La Princesa le pasó una cucharada del líquido que el frasco contenía y la vieja se lo bebió con ansia; pero apenas lo tragó, comenzó la Bruja a torcerse, a despedazarse con las uñas, a morderse las manos y los brazos, dando unos gritos tan desaforados que parecía que el palacio se iba a venir al suelo.
Por suerte, todo esto duró poco, porque la vieja, en medio de los mayores dolores, entregó pronto su alma al diablo, a quien con tanto empeño había servido durante su larga vida.

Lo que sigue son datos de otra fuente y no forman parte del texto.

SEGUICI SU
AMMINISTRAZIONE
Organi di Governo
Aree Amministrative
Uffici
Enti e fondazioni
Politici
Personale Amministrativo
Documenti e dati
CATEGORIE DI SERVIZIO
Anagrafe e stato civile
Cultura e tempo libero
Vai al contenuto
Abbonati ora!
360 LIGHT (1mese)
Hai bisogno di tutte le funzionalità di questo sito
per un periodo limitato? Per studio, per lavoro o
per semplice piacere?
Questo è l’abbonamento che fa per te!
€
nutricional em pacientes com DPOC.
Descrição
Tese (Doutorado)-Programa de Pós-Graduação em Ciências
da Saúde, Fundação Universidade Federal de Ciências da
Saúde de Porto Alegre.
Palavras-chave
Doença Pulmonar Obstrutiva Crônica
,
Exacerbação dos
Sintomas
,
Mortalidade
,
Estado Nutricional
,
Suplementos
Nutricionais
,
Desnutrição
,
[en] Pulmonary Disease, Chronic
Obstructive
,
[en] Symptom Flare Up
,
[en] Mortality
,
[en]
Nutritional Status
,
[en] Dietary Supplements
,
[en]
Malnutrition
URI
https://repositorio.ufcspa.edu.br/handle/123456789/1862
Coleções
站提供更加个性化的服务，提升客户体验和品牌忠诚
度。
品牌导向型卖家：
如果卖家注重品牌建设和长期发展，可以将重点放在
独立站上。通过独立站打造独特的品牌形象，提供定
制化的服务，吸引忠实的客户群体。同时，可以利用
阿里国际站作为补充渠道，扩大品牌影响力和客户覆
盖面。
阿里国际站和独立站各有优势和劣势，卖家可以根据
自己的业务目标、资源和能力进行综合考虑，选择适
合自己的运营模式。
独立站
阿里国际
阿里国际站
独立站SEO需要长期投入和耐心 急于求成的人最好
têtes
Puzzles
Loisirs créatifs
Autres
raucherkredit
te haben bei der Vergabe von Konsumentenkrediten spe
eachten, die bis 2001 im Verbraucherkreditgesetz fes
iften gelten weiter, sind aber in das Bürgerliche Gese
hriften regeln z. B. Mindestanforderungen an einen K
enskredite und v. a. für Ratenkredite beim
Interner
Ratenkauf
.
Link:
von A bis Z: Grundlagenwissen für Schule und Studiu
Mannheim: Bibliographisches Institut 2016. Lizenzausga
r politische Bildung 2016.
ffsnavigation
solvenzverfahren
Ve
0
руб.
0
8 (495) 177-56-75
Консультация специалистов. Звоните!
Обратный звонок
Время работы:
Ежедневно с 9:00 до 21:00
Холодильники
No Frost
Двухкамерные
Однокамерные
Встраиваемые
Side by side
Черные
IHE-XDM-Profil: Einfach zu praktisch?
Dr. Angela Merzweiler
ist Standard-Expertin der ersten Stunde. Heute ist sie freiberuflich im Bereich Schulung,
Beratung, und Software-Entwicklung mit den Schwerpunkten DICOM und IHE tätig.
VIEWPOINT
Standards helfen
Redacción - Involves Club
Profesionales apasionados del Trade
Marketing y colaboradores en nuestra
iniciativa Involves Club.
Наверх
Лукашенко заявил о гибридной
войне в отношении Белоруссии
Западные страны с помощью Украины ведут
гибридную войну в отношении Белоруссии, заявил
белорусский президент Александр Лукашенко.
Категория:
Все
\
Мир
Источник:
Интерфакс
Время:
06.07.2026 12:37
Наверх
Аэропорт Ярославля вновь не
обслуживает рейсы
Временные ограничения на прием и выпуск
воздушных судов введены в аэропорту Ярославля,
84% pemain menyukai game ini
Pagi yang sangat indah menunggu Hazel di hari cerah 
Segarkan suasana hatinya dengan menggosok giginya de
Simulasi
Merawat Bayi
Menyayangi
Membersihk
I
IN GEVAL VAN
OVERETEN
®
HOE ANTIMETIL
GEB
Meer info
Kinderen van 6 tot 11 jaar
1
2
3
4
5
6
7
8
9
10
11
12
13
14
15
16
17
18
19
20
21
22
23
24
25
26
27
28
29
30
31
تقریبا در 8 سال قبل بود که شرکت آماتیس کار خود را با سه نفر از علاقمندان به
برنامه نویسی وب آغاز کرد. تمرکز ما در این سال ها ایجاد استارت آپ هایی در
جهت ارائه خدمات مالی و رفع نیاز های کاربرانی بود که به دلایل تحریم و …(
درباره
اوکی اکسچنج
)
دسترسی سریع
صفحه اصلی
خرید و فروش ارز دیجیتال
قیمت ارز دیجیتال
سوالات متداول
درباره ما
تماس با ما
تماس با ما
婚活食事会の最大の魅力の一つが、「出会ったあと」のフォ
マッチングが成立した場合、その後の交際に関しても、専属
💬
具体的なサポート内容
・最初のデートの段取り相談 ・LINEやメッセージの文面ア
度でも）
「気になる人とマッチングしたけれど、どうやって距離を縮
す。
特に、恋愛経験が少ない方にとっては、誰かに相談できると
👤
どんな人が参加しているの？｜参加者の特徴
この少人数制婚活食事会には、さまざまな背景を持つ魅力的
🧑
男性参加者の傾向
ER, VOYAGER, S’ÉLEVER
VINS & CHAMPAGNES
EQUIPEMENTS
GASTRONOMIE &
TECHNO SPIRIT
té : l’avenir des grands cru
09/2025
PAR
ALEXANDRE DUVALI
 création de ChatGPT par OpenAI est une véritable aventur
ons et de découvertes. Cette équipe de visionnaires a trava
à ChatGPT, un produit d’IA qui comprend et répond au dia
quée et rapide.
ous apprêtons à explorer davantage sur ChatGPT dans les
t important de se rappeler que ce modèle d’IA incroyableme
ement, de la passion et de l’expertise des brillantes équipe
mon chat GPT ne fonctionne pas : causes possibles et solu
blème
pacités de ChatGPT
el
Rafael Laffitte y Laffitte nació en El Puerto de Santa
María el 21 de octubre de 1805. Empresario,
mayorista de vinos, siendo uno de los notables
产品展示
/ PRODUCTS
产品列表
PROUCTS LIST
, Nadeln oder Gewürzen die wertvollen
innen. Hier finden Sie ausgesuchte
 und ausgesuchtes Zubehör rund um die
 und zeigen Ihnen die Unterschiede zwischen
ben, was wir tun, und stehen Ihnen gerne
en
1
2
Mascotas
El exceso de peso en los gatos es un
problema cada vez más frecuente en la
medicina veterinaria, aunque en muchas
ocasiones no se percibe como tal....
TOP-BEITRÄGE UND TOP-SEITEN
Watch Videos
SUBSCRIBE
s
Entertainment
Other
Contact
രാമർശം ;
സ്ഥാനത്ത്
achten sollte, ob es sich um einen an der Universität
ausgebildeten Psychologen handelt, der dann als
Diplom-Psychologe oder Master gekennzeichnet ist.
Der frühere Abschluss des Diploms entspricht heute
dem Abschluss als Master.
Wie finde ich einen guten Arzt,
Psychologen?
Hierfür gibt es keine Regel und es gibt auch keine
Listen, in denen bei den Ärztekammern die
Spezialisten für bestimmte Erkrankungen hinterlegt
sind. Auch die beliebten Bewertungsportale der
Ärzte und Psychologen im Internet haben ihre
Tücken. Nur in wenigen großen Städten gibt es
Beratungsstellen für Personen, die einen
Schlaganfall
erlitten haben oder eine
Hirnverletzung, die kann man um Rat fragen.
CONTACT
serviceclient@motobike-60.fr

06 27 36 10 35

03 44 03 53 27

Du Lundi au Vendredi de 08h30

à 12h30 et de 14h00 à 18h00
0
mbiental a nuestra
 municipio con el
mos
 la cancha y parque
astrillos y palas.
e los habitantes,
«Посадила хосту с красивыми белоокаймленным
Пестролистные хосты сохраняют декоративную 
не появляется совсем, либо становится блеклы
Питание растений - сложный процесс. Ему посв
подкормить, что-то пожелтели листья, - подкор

En cuanto cesaron los alaridos de la Bruja, sucedió una cosa inesperada. La cueva y el palacio se convirtieron en un bello y extenso país; los Canarios, en tres hermosos príncipes; los negros que había visto Juanito, en grandes de la corte, y los picaflores, en los habitantes del reino, todos los cuales vinieron a rendir homenaje a la Princesa.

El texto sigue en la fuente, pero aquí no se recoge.